Sunday, December 04, 2005

Supporting Murphy's Law Pays Off For Randolph

Rep. Mike Murphy has endorsed Indianapolis City-County Councilor Isaac Randolph in his bid to win appointment as a replacement for Sen. Murray Clark, who recently announced his resignation from the Senate to join the law firm of Baker & Daniels reports Indiana Daily Insight. As Marion County GOP chairman, Murphy’s support no doubt will carry a lot of weight.

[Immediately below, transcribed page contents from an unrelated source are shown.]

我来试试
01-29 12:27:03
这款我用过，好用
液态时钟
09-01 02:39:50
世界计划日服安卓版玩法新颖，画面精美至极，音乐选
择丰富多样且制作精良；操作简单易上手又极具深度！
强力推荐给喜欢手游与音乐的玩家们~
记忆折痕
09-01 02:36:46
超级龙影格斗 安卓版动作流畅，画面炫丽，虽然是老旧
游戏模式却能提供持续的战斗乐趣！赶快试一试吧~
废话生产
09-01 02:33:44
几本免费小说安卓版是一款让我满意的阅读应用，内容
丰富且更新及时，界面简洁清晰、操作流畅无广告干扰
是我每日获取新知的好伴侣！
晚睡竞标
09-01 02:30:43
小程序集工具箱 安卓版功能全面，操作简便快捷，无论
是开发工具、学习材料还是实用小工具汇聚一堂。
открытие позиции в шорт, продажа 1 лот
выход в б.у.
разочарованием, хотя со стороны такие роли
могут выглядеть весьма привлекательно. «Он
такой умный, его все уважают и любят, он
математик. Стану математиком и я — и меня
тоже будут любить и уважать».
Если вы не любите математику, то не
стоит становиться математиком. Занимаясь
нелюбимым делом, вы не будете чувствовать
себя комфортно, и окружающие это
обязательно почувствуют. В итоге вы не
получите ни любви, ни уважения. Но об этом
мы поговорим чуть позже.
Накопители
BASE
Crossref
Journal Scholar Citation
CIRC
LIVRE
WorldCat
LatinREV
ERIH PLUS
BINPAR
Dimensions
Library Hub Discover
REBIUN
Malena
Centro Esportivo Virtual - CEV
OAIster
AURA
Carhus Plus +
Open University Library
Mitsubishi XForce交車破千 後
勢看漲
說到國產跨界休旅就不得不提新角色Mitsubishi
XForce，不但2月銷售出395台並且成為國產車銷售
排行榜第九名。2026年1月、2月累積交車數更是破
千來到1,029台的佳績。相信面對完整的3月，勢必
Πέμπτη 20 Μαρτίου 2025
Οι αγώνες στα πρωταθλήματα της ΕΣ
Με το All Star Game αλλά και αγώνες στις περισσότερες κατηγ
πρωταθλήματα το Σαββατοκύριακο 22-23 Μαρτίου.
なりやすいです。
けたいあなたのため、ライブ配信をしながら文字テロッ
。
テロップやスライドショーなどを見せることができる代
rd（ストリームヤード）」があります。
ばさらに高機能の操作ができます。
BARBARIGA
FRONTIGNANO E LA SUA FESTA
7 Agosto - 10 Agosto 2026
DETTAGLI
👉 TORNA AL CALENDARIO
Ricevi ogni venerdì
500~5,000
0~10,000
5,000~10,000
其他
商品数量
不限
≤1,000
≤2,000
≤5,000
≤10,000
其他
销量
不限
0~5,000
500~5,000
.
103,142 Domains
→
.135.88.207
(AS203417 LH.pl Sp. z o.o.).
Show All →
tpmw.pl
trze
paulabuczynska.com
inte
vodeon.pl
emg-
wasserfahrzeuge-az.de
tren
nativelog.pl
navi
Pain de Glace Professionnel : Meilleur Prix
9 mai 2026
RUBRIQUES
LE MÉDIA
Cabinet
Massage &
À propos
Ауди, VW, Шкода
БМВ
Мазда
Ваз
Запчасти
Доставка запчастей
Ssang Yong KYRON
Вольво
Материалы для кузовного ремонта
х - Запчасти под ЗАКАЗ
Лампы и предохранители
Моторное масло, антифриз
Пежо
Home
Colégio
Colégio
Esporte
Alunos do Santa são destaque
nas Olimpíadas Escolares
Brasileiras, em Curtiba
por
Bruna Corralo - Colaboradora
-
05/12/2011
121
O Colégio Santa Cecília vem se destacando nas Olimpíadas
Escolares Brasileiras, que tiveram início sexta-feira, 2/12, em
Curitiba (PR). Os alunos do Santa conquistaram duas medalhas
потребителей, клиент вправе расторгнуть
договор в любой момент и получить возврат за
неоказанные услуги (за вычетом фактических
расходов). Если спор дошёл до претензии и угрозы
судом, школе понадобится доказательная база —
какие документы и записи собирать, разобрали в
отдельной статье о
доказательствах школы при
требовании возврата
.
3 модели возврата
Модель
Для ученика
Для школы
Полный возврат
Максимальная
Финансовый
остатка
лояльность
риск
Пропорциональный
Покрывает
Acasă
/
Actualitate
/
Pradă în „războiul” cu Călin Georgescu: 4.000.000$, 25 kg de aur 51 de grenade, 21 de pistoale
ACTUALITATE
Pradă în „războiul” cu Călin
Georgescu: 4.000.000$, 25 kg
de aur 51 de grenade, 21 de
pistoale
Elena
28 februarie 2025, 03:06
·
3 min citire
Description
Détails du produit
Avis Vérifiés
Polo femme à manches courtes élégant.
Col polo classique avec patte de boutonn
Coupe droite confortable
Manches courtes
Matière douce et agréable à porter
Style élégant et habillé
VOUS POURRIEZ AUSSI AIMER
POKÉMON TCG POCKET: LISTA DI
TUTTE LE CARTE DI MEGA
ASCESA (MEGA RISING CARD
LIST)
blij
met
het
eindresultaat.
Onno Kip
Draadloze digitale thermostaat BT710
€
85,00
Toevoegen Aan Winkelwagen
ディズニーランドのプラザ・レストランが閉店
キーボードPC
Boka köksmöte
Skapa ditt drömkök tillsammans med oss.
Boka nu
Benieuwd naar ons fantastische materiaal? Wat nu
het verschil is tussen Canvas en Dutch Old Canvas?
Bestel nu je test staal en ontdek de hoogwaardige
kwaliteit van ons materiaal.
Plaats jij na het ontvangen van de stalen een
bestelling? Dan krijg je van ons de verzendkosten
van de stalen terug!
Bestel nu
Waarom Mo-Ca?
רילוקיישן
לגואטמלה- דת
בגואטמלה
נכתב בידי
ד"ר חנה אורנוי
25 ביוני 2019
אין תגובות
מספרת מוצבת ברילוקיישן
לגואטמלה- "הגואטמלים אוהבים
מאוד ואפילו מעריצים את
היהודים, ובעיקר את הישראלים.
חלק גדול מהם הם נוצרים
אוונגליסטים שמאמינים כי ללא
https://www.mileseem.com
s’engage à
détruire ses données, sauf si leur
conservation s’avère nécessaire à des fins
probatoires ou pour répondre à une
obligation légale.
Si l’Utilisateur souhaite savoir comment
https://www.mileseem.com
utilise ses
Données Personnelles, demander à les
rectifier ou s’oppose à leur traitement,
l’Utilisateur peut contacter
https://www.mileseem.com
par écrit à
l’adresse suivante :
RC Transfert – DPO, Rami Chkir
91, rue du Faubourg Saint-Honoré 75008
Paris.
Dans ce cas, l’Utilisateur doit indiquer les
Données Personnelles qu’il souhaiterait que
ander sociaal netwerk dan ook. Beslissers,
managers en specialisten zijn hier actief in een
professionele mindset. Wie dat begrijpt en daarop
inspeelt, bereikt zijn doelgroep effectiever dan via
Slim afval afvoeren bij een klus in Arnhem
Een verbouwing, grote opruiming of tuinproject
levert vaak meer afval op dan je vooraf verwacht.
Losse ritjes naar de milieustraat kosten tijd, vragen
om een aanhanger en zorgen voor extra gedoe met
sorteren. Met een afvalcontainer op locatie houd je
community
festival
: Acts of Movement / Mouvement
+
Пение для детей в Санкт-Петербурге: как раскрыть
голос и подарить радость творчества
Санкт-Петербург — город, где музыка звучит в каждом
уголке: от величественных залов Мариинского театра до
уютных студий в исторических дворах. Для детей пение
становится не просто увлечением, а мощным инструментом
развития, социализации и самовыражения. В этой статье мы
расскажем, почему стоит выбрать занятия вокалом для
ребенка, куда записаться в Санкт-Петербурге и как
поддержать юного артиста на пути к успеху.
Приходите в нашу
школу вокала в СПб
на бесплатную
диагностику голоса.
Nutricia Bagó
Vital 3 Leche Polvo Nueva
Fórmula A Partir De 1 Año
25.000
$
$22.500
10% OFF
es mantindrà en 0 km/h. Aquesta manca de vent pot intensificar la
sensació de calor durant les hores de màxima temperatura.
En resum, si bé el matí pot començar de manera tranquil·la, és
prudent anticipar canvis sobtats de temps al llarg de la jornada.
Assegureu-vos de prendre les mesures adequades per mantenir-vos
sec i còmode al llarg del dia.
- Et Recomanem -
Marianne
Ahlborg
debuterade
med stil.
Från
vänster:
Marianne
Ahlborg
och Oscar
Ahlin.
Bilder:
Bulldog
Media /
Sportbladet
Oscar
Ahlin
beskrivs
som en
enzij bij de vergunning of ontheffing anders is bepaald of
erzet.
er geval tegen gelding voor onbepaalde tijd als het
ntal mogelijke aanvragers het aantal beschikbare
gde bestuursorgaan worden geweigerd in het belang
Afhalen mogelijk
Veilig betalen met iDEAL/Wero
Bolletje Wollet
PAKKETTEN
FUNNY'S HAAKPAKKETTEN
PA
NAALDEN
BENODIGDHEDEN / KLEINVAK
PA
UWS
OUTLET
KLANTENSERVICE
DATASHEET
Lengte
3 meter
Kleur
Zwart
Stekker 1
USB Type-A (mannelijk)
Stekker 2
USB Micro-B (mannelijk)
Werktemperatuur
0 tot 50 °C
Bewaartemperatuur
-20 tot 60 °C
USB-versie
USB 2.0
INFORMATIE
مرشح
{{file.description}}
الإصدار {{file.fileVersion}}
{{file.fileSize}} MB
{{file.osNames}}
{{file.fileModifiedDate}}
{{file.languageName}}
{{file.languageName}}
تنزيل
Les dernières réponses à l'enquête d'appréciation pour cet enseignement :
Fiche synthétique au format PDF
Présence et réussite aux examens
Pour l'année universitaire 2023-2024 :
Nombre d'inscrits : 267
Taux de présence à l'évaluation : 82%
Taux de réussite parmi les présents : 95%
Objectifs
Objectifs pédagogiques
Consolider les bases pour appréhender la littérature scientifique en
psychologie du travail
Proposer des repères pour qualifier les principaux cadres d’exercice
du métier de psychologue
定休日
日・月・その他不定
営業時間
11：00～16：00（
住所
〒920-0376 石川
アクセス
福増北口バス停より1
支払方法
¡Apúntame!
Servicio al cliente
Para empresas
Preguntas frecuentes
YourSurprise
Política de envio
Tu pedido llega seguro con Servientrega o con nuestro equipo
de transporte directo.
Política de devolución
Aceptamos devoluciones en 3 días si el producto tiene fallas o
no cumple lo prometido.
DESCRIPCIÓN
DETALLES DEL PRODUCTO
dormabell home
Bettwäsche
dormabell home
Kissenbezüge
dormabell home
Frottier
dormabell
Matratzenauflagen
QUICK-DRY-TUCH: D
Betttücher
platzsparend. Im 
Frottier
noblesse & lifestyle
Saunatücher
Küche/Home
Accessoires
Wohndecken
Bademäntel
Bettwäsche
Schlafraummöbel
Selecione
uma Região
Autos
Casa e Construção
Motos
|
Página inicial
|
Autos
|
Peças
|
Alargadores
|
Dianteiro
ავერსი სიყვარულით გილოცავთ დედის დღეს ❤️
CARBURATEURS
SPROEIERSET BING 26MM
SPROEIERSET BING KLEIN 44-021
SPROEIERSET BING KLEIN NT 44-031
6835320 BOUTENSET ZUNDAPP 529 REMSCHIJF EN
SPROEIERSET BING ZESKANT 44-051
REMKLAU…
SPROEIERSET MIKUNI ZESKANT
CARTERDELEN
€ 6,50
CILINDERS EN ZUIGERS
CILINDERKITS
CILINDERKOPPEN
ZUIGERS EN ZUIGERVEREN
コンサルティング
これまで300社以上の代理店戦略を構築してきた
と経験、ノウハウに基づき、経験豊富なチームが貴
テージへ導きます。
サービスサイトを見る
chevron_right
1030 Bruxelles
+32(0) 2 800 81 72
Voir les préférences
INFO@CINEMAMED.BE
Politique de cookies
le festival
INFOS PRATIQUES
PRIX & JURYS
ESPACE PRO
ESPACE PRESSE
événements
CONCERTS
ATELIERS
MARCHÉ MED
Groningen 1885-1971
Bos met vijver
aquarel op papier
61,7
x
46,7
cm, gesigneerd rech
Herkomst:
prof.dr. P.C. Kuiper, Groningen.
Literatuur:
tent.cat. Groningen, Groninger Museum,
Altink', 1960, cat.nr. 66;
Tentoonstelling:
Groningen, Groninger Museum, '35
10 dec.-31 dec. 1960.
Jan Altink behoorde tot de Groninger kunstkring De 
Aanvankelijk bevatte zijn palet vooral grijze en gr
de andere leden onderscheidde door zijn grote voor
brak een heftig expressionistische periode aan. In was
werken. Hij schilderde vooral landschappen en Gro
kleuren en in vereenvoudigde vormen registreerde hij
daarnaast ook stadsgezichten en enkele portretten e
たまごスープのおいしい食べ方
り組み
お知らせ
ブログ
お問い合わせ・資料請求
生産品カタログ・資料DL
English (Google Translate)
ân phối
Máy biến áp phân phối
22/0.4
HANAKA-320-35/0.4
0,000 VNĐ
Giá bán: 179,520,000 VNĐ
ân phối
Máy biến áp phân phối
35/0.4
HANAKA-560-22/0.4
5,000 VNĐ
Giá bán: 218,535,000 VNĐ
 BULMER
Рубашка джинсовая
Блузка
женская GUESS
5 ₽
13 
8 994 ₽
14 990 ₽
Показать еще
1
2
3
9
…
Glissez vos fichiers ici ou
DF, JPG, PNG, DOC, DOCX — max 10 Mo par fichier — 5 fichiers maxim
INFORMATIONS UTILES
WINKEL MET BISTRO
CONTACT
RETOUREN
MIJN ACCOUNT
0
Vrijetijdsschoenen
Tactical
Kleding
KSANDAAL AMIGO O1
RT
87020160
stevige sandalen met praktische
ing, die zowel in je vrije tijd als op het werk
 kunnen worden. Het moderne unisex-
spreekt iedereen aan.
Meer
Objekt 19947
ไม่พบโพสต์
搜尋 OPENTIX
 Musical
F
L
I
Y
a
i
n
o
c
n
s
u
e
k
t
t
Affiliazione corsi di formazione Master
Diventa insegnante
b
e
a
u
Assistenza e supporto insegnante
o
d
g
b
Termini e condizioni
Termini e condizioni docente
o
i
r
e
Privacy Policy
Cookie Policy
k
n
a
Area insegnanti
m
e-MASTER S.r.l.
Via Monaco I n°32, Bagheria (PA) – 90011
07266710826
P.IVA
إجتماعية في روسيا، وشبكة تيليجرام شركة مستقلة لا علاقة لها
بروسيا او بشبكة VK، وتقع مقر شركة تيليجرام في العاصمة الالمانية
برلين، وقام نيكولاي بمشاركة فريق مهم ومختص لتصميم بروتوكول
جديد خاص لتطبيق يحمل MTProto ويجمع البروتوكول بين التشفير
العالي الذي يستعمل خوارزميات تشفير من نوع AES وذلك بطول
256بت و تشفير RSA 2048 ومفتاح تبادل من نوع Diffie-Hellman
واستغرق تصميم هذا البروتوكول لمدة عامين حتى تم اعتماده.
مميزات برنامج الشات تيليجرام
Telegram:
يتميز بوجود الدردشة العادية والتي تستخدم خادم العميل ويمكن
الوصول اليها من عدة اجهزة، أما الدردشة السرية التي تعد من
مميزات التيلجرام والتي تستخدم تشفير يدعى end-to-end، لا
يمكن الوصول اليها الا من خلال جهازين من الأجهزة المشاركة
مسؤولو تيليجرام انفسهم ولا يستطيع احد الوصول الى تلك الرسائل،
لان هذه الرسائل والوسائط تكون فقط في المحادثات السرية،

Randolph is one of 12 Republican councilors who so far have obeyed Murphy’s Law and refused to support a Human Rights Ordinance (HRO) banning discrimination on the basis of sexual orientation and gender identity. In Randolph’s case, he broke a campaign promise he made to the GLBT community when he sought election to the council in 2003, a seat he won by just a handful of votes.

As earlier reported by Bilerico, Randolph responded to a survey furnished to him by the Greater Indianapolis Fairness Alliance (GIFA), indicating that he supported adding sexual orientation and gender identity to the HRO. Based upon Randolph’s response and verbal assurances from his campaign, GIFA furnished a voter guide to the Indianapolis GLBT community urging support for his candidacy.

When the HRO was first voted on last April, Randolph inexplicably voted against it. Randolph has refused to respond to numerous requests from the GLBT community to explain his broken promise. Randolph has ignored several e-mail messages from Advance Indiana editor Gary R. Welsh as well.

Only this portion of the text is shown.